List each line of the data that holds the word "this".

==== Dataset records

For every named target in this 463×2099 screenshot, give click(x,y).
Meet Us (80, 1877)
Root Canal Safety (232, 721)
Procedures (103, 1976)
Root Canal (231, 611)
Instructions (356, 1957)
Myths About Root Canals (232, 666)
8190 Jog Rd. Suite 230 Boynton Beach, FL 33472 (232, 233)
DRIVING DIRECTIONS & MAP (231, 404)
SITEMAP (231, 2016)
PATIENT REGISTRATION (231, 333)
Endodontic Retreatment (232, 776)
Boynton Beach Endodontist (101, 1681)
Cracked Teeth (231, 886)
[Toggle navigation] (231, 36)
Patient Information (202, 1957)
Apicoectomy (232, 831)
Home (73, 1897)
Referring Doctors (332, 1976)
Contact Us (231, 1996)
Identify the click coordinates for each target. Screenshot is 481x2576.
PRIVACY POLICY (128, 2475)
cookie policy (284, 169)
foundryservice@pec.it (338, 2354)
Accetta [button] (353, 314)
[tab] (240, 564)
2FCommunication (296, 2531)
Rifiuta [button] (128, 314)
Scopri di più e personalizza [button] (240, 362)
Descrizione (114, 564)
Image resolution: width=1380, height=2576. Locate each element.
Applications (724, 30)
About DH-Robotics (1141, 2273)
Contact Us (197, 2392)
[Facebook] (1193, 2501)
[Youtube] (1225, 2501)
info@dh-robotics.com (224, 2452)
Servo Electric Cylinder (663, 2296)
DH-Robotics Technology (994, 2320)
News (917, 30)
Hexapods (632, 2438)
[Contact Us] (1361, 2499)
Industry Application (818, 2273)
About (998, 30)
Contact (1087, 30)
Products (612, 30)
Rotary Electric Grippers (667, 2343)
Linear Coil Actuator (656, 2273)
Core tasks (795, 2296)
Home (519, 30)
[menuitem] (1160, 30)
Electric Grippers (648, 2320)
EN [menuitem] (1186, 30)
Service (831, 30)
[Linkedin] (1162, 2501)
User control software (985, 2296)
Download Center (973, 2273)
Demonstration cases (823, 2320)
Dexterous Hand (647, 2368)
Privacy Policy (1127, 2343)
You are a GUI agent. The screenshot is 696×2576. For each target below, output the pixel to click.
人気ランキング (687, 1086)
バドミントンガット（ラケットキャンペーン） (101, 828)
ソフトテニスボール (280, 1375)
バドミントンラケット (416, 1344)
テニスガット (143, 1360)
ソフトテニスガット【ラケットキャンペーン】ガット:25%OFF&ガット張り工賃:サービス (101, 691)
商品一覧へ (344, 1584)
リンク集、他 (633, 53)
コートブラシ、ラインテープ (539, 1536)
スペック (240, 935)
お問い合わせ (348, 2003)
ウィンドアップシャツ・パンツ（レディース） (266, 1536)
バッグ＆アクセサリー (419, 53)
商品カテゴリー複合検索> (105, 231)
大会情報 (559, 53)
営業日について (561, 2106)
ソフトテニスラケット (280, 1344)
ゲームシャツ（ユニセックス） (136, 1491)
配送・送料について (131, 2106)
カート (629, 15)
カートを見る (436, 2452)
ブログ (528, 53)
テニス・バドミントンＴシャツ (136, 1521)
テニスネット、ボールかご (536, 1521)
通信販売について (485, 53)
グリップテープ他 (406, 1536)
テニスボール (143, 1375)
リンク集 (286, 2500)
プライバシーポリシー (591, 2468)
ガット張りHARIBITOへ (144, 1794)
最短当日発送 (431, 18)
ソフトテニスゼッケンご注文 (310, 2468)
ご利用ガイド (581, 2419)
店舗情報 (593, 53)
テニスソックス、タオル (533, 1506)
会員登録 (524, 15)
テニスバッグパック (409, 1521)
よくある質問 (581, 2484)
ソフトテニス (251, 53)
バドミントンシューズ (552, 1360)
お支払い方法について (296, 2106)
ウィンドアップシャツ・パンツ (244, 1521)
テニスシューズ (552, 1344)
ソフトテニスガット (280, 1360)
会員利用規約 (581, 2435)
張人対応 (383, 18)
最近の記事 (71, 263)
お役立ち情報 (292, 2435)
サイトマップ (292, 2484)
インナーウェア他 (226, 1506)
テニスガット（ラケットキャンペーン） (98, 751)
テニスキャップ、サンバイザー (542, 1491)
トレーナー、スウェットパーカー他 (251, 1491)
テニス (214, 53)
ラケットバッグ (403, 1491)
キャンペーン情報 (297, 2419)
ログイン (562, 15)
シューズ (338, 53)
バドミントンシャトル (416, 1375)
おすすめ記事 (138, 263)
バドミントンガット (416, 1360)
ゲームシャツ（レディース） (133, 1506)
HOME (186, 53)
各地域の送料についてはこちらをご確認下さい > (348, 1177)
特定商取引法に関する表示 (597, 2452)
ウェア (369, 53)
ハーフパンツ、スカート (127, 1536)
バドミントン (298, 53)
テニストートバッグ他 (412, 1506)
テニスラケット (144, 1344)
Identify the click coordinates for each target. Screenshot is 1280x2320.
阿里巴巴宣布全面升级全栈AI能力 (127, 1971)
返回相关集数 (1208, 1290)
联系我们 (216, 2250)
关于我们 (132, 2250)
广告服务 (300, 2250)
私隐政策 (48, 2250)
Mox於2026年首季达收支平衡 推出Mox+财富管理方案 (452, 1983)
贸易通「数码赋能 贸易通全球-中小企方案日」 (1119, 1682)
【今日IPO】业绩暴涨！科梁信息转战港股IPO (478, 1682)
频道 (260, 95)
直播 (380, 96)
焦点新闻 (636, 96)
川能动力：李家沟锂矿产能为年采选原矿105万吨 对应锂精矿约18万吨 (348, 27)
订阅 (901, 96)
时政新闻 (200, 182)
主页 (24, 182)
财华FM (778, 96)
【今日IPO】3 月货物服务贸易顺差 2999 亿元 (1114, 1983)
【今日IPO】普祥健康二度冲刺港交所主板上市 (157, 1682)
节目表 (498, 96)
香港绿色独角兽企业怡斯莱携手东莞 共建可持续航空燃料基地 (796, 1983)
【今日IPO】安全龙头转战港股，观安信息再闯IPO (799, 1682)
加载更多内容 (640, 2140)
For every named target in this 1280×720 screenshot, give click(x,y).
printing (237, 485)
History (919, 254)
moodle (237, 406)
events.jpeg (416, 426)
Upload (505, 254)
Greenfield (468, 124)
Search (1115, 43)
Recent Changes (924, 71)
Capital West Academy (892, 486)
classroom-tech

========

= Exercise solution =
For every named target in this 463×2099 screenshot, give click(x,y).
For every named target in this 1280×720 screenshot, give click(x,y).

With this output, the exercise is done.